**WHAT YOU NEED TO DO**
None of the images should appear in your copy. Transcribe the data in full.

Segment Start: MATERIAL FOR THIS EXERCISE

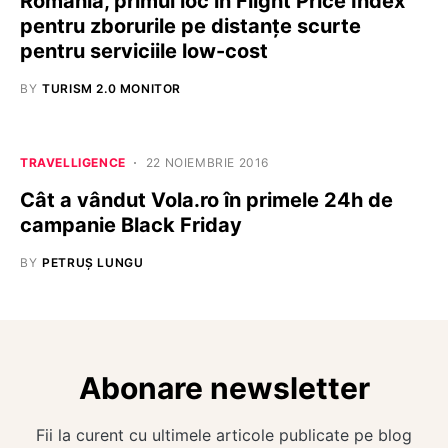
România, primul loc în Flight Price Index
pentru zborurile pe distanţe scurte
pentru serviciile low-cost
BY
TURISM 2.0 MONITOR
TRAVELLIGENCE
22 NOIEMBRIE 2016
Cât a vândut Vola.ro în primele 24h de
campanie Black Friday
BY
PETRUȘ LUNGU
Abonare newsletter
Fii la curent cu ultimele articole publicate pe blog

Segment End: MATERIAL FOR THIS EXERCISE

**TASK ANSWER**
România, primul loc în Flight Price Index
pentru zborurile pe distanţe scurte
pentru serviciile low-cost
BY
TURISM 2.0 MONITOR
TRAVELLIGENCE
22 NOIEMBRIE 2016
Cât a vândut Vola.ro în primele 24h de
campanie Black Friday
BY
PETRUȘ LUNGU
Abonare newsletter
Fii la curent cu ultimele articole publicate pe blog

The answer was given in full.